* [Data]:
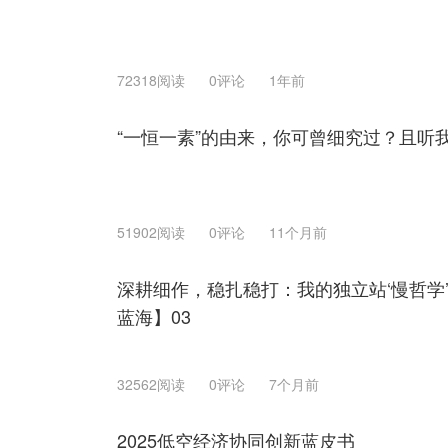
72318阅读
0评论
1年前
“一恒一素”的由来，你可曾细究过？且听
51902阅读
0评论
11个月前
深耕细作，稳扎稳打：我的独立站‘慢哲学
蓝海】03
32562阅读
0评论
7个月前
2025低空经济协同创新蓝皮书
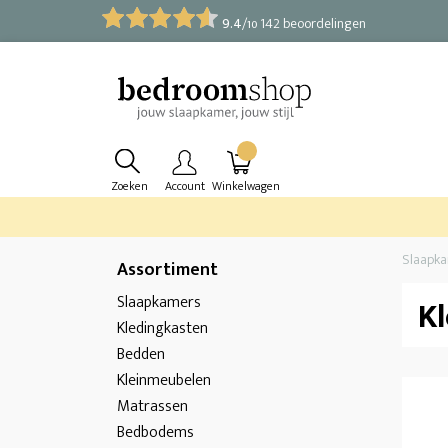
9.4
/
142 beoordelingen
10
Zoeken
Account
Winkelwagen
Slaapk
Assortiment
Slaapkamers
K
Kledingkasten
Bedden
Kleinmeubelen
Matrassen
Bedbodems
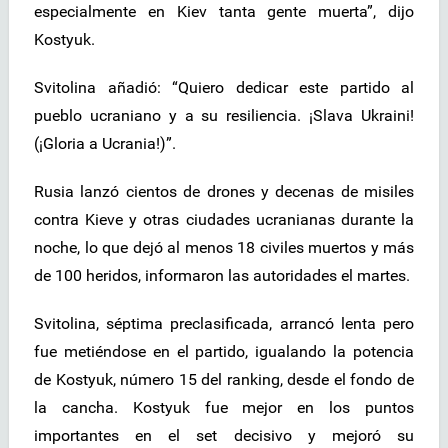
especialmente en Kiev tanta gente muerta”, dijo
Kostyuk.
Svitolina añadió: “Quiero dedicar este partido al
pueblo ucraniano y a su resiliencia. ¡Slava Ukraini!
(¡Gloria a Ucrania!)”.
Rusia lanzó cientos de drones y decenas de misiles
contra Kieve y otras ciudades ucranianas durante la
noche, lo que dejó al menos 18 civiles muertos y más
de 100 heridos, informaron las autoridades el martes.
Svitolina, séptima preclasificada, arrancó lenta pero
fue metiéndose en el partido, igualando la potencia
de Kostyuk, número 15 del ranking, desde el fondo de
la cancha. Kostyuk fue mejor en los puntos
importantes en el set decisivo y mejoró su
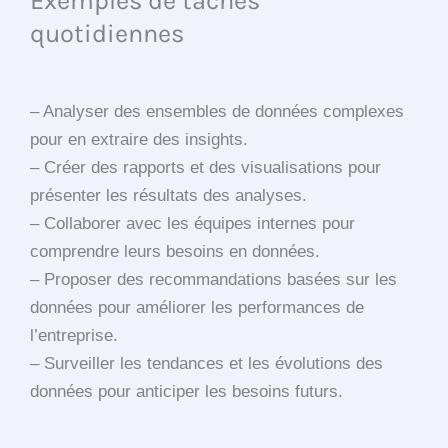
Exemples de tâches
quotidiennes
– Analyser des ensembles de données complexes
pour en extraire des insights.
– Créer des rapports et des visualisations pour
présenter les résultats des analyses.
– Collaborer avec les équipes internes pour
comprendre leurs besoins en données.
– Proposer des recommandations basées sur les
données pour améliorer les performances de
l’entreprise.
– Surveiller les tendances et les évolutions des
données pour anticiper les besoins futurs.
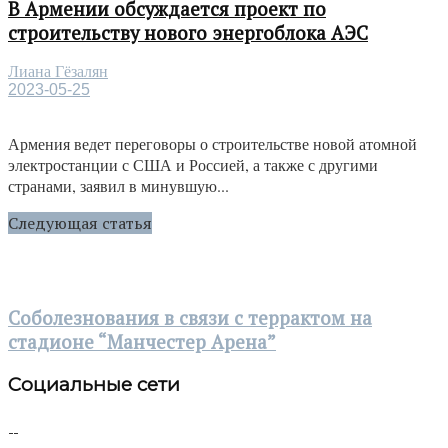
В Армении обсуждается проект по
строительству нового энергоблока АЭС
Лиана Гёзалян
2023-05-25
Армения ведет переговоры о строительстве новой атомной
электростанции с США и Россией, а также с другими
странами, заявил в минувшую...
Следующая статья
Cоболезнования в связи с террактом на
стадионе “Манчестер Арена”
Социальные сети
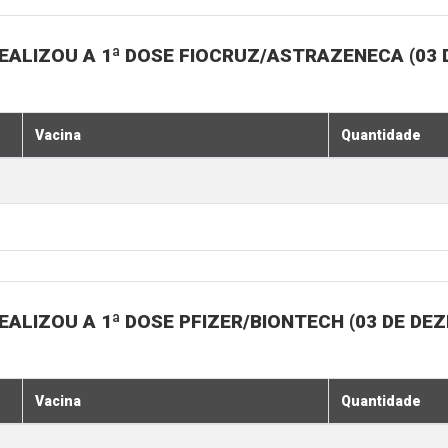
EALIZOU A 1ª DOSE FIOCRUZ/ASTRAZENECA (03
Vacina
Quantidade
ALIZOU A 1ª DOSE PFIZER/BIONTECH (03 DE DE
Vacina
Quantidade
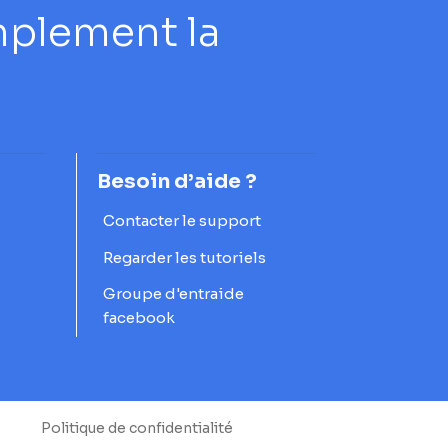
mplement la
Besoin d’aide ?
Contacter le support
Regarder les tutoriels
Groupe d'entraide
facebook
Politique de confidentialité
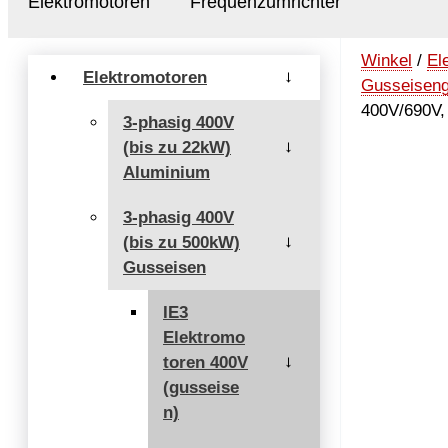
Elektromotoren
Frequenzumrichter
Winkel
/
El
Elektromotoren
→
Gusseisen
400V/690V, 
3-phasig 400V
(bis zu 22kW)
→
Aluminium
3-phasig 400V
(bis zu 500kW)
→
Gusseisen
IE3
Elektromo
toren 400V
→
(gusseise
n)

* [Prompt]: Every line from the one containing "l’entreprise." through the end of the listing is to be copied exactly; the pictures are not.

* [Solution]:
l’entreprise.
– Surveiller les tendances et les évolutions des
données pour anticiper les besoins futurs.
В Армении обсуждается проект по
строительству нового энергоблока АЭС
Лиана Гёзалян
2023-05-25
Армения ведет переговоры о строительстве новой атомной
электростанции с США и Россией, а также с другими
странами, заявил в минувшую...
Следующая статья
Cоболезнования в связи с террактом на
стадионе “Манчестер Арена”
Социальные сети
EALIZOU A 1ª DOSE FIOCRUZ/ASTRAZENECA (03
Vacina
Quantidade
ALIZOU A 1ª DOSE PFIZER/BIONTECH (03 DE DE
Vacina
Quantidade
mplement la
Besoin d’aide ?
Contacter le support
Regarder les tutoriels
Groupe d'entraide
facebook
Politique de confidentialité
Elektromotoren
Frequenzumrichter
Winkel
/
El
Elektromotoren
→
Gusseisen
400V/690V, 
3-phasig 400V
(bis zu 22kW)
→
Aluminium
3-phasig 400V
(bis zu 500kW)
→
Gusseisen
IE3
Elektromo
toren 400V
→
(gusseise
n)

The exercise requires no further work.